::: Provided data :::
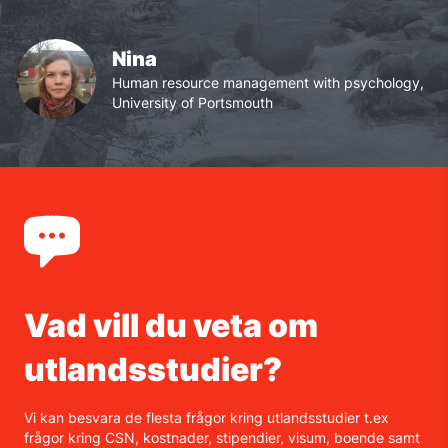
Nina
Human resource management with psychology,
University of Portsmouth
Vad vill du veta om
utlandsstudier?
Vi kan besvara de flesta frågor kring utlandsstudier t.ex
frågor kring CSN, kostnader, stipendier, visum, boende samt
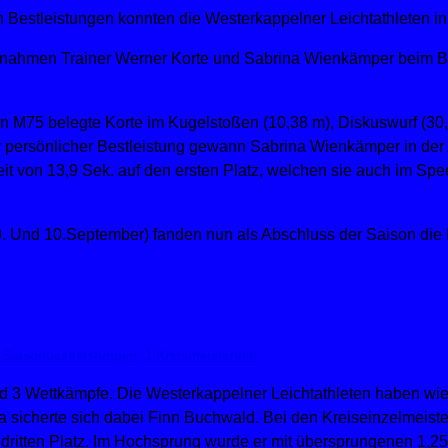
en Bestleistungen konnten die Westerkappelner Leichtathleten i
nahmen Trainer Werner Korte und Sabrina Wienkämper beim Bern
en M75 belegte Korte im Kugelstoßen (10,38 m), Diskuswurf (30,
r persönlicher Bestleistung gewann Sabrina Wienkämper in der
 Zeit von 13,9 Sek. auf den ersten Platz, welchen sie auch im S
 Und 10.September) fanden nun als Abschluss der Saison die K
 Saisonbestleistungen, 1 Kreismeistertitel
 3 Wettkämpfe. Die Westerkappelner Leichtathleten haben wied
alia sicherte sich dabei Finn Buchwald. Bei den Kreiseinzelmeist
dritten Platz. Im Hochsprung wurde er mit übersprungenen 1,2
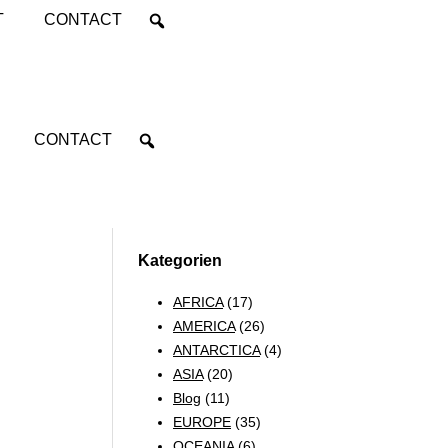
T
CONTACT
CONTACT
Kategorien
AFRICA
(17)
AMERICA
(26)
ANTARCTICA
(4)
ASIA
(20)
Blog
(11)
EUROPE
(35)
OCEANIA
(6)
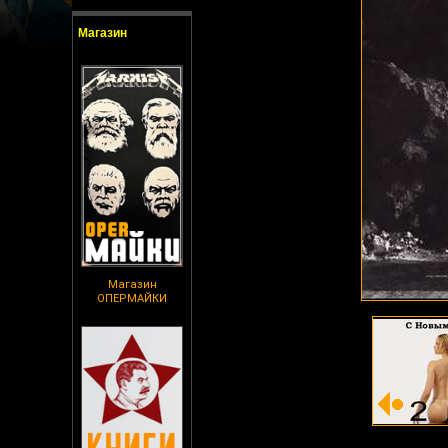
Магазин
Магазин
ОПЕРМАЙКИ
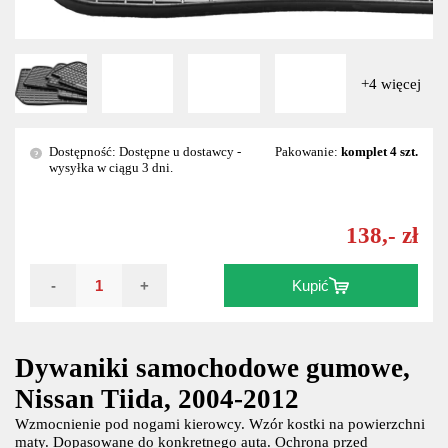
+4 więcej
Dostępność: Dostępne u dostawcy -
Pakowanie:
komplet 4 szt.
?
wysyłka w ciągu 3 dni.
138,- zł
-
+
Kupić
Dywaniki samochodowe gumowe,
Nissan Tiida, 2004-2012
Wzmocnienie pod nogami kierowcy. Wzór kostki na powierzchni
maty. Dopasowane do konkretnego auta. Ochrona przed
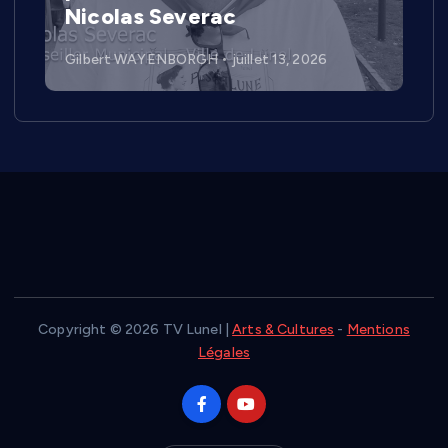
Nicolas Severac
Gilbert WAYENBORGH
juillet 13, 2026
Copyright © 2026 TV Lunel |
Arts & Cultures
-
Mentions
Légales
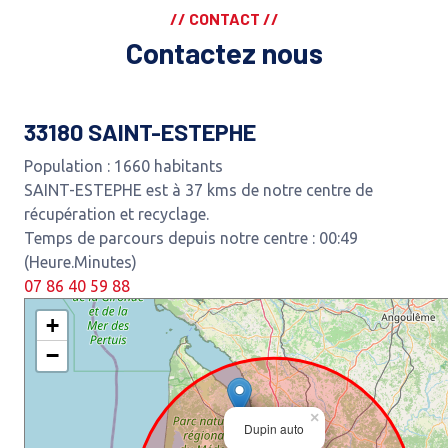
// CONTACT //
Contactez nous
33180 SAINT-ESTEPHE
Population : 1660 habitants
SAINT-ESTEPHE est à 37 kms de notre centre de
récupération et recyclage.
Temps de parcours depuis notre centre : 00:49
(Heure.Minutes)
07 86 40 59 88
+
−
×
Dupin auto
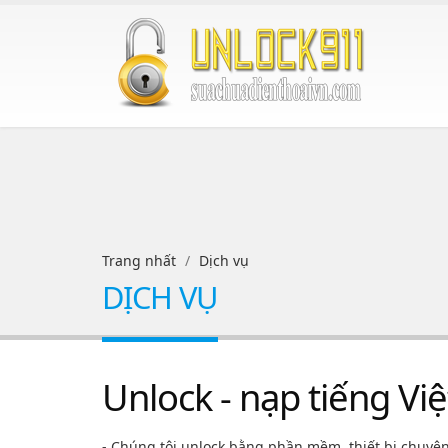
Trang nhất
Dịch vụ
DỊCH VỤ
Unlock - nạp tiếng Việ
- Chúng tôi unlock bằng phần mềm, thiết bị chuyê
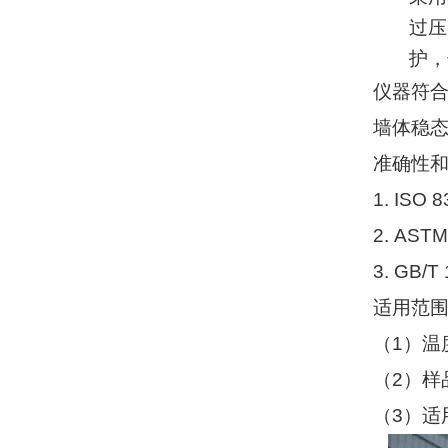
过压
护，
仪器符
墙体稳
准确性
1. ISO 
2. ASTM
3. GB/T
适用范
（
1
）温
（
2
）样
（
3
）适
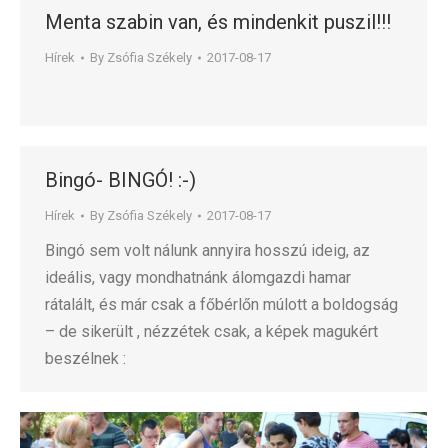
Menta szabin van, és mindenkit puszil!!!
Hírek
By
Zsófia Székely
2017-08-17
Bingó- BINGÓ! :-)
Hírek
By
Zsófia Székely
2017-08-17
Bingó sem volt nálunk annyira hosszú ideig, az
ideális, vagy mondhatnánk álomgazdi hamar
rátalált, és már csak a főbérlőn múlott a boldogság
– de sikerült , nézzétek csak, a képek magukért
beszélnek :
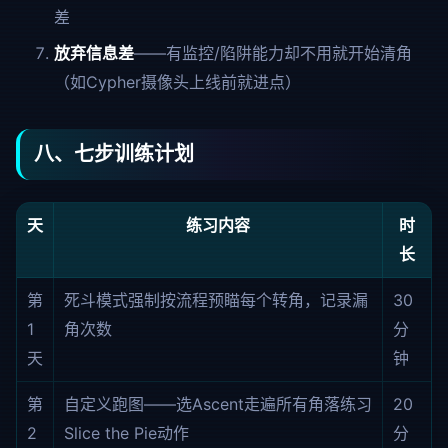
差
放弃信息差
——有监控/陷阱能力却不用就开始清角
（如Cypher摄像头上线前就进点）
八、七步训练计划
天
练习内容
时
长
第
死斗模式强制按流程预瞄每个转角，记录漏
30
1
角次数
分
天
钟
第
自定义跑图——选Ascent走遍所有角落练习
20
2
Slice the Pie动作
分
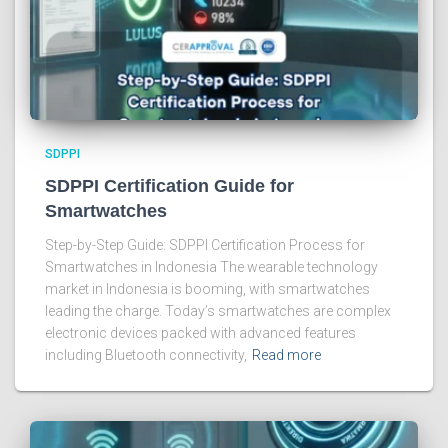
SDPPI
SDPPI Certification Guide for
Smartwatches
Step-by-Step Guide: SDPPI Certification Process for
Smartwatches in Indonesia The wearable technology
market in Indonesia is booming, with smartwatches
leading the charge. Today’s smartwatches are complex
electronic devices packed with advanced features
including Bluetooth connectivity,
Read more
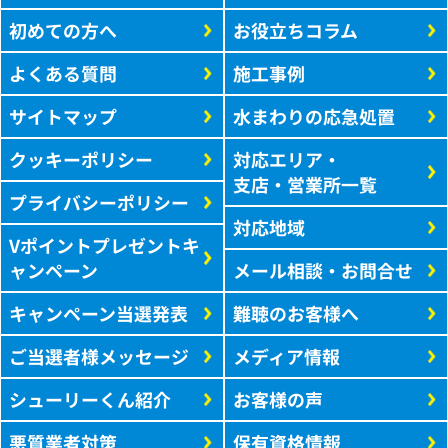
初めての方へ
お役立ちコラム
よくある質問
施工事例
サイトマップ
水まわりの応急処置
クッキーポリシー
対応エリア・
支店・営業所一覧
プライバシーポリシー
対応地域
Vポイントプレゼントキ
ャンペーン
メール相談・お問合せ
キャンペーン当選発表
難聴のお客様へ
ご当選者様メッセージ
メディア情報
シューリーくん紹介
お客様の声
悪質業者対策
保有資格情報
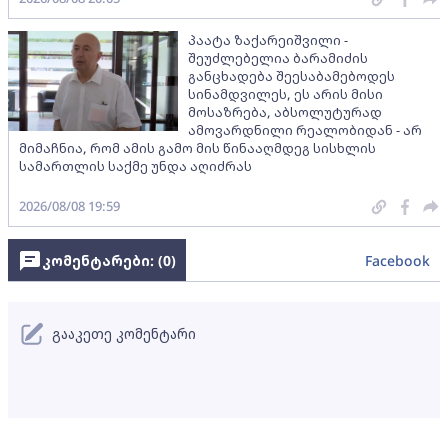
პაატა ზაქარეიშვილი -
შეუძლებელია ბარამიძის
განცხადება შეესაბამებოდეს
სინამდვილეს, ეს არის მისი
მოსაზრება, აბსოლუტურად
ამოვარდნილი რეალობიდან - არ
მიმაჩნია, რომ ამის გამო მის წინააღმდეგ სისხლის
სამართლის საქმე უნდა აღიძრას
2026/08/08 19:59
კომენტარები: (
0
)
Facebook
გააკეთე კომენტარი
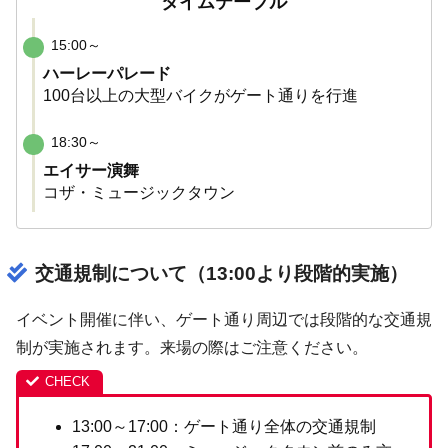
タイムテーブル
15:00～
ハーレーパレード
100台以上の大型バイクがゲート通りを行進
18:30～
エイサー演舞
コザ・ミュージックタウン
交通規制について（13:00より段階的実施）
イベント開催に伴い、ゲート通り周辺では段階的な交通規
制が実施されます。来場の際はご注意ください。
13:00～17:00：ゲート通り全体の交通規制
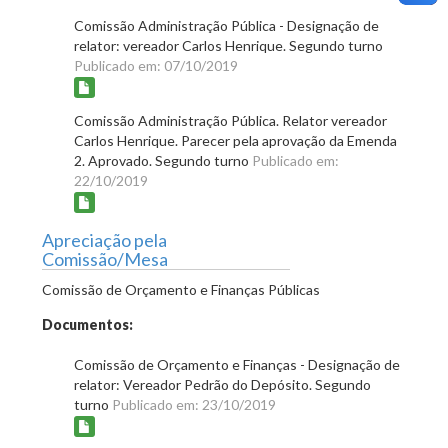
Comissão Administração Pública - Designação de
relator: vereador Carlos Henrique. Segundo turno
Publicado em: 07/10/2019
Comissão Administração Pública. Relator vereador
Carlos Henrique. Parecer pela aprovação da Emenda
2. Aprovado. Segundo turno
Publicado em:
22/10/2019
Apreciação pela
Comissão/Mesa
Comissão de Orçamento e Finanças Públicas
Documentos:
Comissão de Orçamento e Finanças - Designação de
relator: Vereador Pedrão do Depósito. Segundo
turno
Publicado em: 23/10/2019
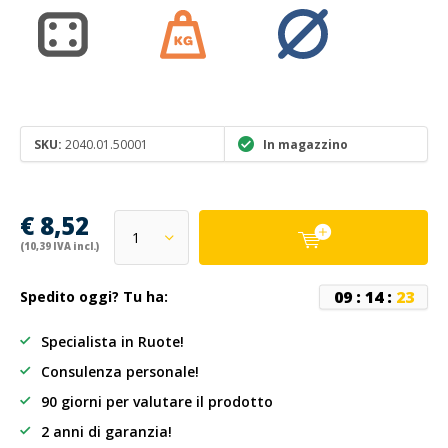
SKU:
2040.01.50001
In magazzino
€ 8,52
(10,39 IVA incl.)
0
9
:
1
4
:
2
3
Spedito oggi? Tu ha:
Specialista in Ruote!
Consulenza personale!
90 giorni per valutare il prodotto
2 anni di garanzia!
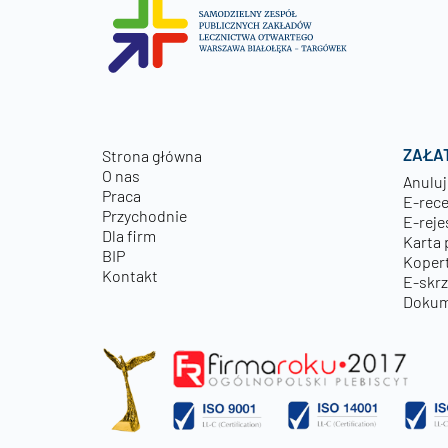
ZAŁA
Strona główna
O nas
Anuluj
Praca
E-rec
Przychodnie
E-reje
Dla firm
Karta 
BIP
Kopert
Kontakt
E-skr
Dokum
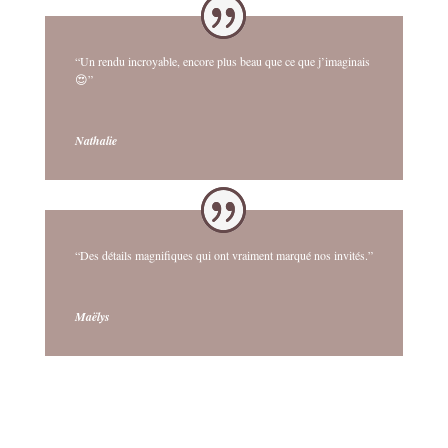
“Un rendu incroyable, encore plus beau que ce que j’imaginais
😍”
Nathalie
“Des détails magnifiques qui ont vraiment marqué nos invités.”
Maëlys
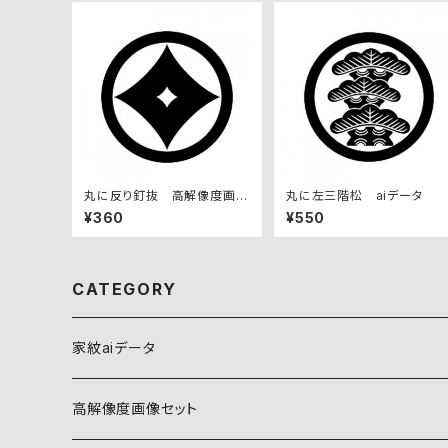
丸に反り釘抜 高解像度画像
丸に左三階松 aiデータ
セット
¥360
¥550
CATEGORY
家紋aiデータ
自然紋
高解像度画像セット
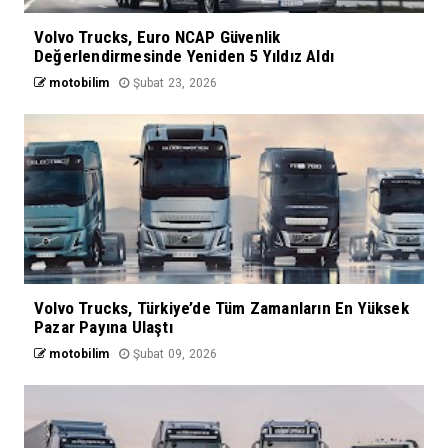
Volvo Trucks, Euro NCAP Güvenlik
Değerlendirmesinde Yeniden 5 Yıldız Aldı
motobilim
Şubat 23, 2026
Volvo Trucks, Türkiye’de Tüm Zamanların En Yüksek
Pazar Payına Ulaştı
motobilim
Şubat 09, 2026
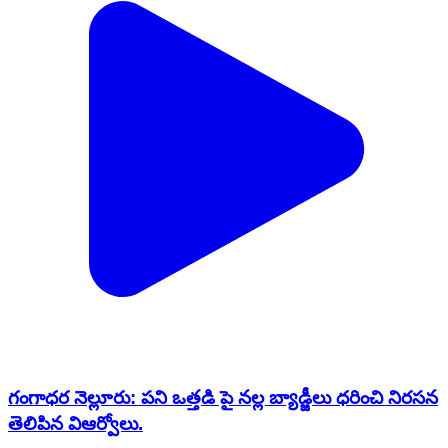
గంగాధర నెల్లూరు: పని ఒత్తడి పై నల్ల బ్యాడ్జీలు ధరించి నిరసన
తెలిపిన విఆర్వోలు.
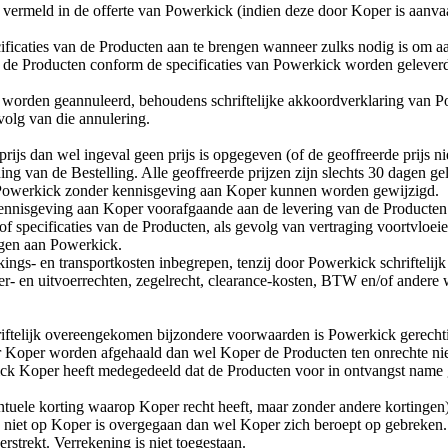
n vermeld in de offerte van Powerkick (indien deze door Koper is aanv
ificaties van de Producten aan te brengen wanneer zulks nodig is om aa
 de Producten conform de specificaties van Powerkick worden geleverd –
worden geannuleerd, behoudens schriftelijke akkoordverklaring van Po
volg van die annulering.
rijs dan wel ingeval geen prijs is opgegeven (of de geoffreerde prijs ni
ding van de Bestelling. Alle geoffreerde prijzen zijn slechts 30 dagen 
r Powerkick zonder kennisgeving aan Koper kunnen worden gewijzigd.
 kennisgeving aan Koper voorafgaande aan de levering van de Product
f specificaties van de Producten, als gevolg van vertraging voortvloe
ngen aan Powerkick.
kkings- en transportkosten inbegrepen, tenzij door Powerkick schriftelij
oer- en uitvoerrechten, zegelrecht, clearance-kosten, BTW en/of andere 
telijk overeengekomen bijzondere voorwaarden is Powerkick gerechtigd 
r Koper worden afgehaald dan wel Koper de Producten ten onrechte niet
kick Koper heeft medegedeeld dat de Producten voor in ontvangst name 
ntuele korting waarop Koper recht heeft, maar zonder andere kortingen) 
 niet op Koper is overgegaan dan wel Koper zich beroept op gebreken
erstrekt. Verrekening is niet toegestaan.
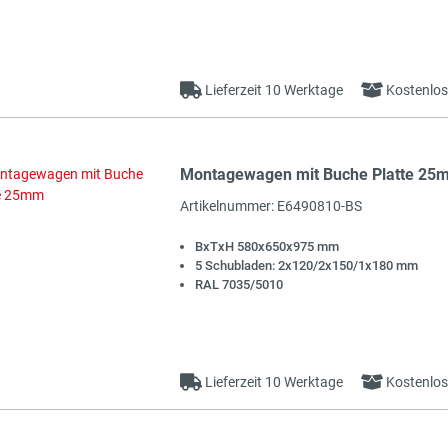
Lieferzeit 10 Werktage
Kostenlos
Montagewagen mit Buche Platte 25
t
Artikelnummer: E6490810-BS
BxTxH 580x650x975 mm
5 Schubladen: 2x120/2x150/1x180 mm
RAL 7035/5010
Lieferzeit 10 Werktage
Kostenlos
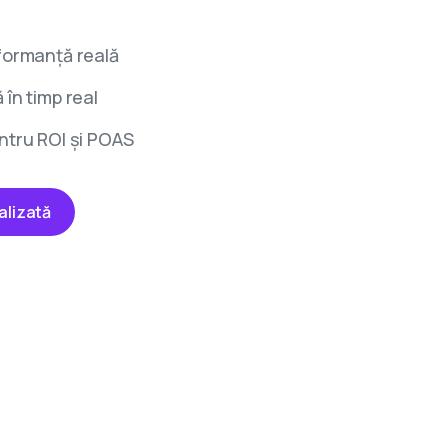
formanță reală
în timp real
ntru ROI și POAS
alizată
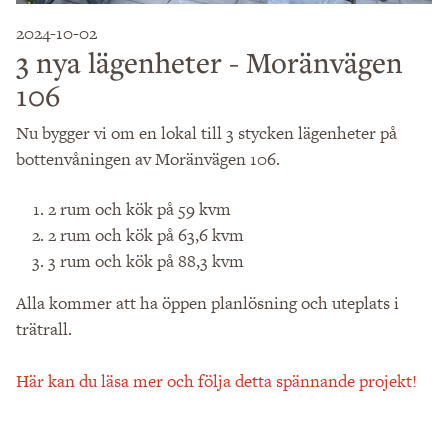
2024-10-02
3 nya lägenheter - Moränvägen
106
Nu bygger vi om en lokal till 3 stycken lägenheter på
bottenvåningen av Moränvägen 106.
2 rum och kök på 59 kvm
2 rum och kök på 63,6 kvm
3 rum och kök på 88,3 kvm
Alla kommer att ha öppen planlösning och uteplats i
trätrall.
Här kan du läsa mer och följa detta spännande projekt!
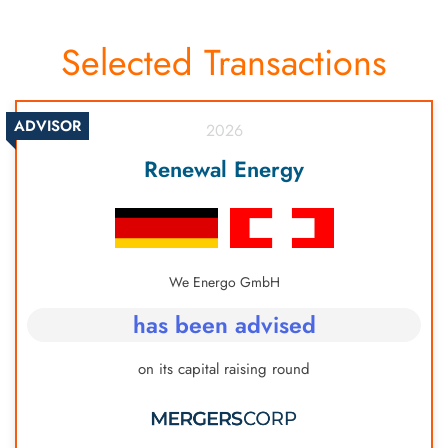
规、知识产权和其他方面，以确保合规并降低任
何潜在风险。
Selected Transactions
ADVISOR
2026
Renewal Energy
We Energo GmbH
has been advised
on its capital raising round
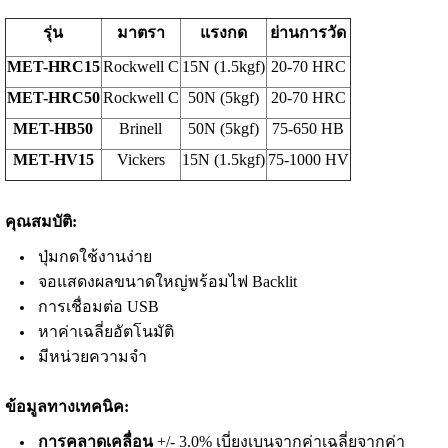
รุ่น
มาตรา
แรงกด
ย่านการวัด
MET-HRC15
Rockwell C
15N (1.5kgf)
20-70 HRC
MET-HRC50
Rockwell C
50N (5kgf)
20-70 HRC
MET-HB50
Brinell
50N (5kgf)
75-650 HB
MET-HV15
Vickers
15N (1.5kgf)
75-1000 HV
คุณสมบัติ:
ปุ่มกดใช้งานง่าย
จอแสดงผลขนาดใหญ่พร้อมไฟ Backlit
การเชื่อมต่อ USB
หาค่าเฉลี่ยอัตโนมัติ
มีหน่วยความจำ
ข้อมูลทางเทคนิค:
การคลาดเคลื่อน
+/- 3.0% เบี่ยงเบนจากค่าเฉลี่ยจากค่า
:::
▶ Task description: Task for the records above: copy every line in which the word "with" occurs.

▶ The answer:
Human resource management with psychology,
market in Indonesia is booming, with smartwatches
electronic devices packed with advanced features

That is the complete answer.